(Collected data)
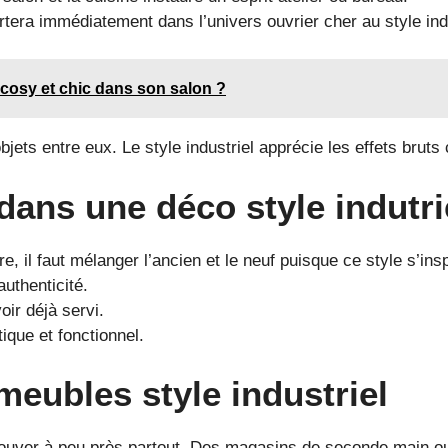
tera immédiatement dans l’univers ouvrier cher au style indu
cosy et chic dans son salon ?
objets entre eux. Le style industriel apprécie les effets br
 dans une déco style indutri
e, il faut mélanger l’ancien et le neuf puisque ce style s’in
authenticité.
oir déjà servi.
ique et fonctionnel.
meubles style industriel
rouver à peu près partout. Des magasins de seconde main ou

> **What is being asked**:
Look through the entries for the string "industriel". Every line that has it belongs in the answer.

> **Solution for this exercise**:
objets entre eux. Le style industriel apprécie les effets br
meubles style industriel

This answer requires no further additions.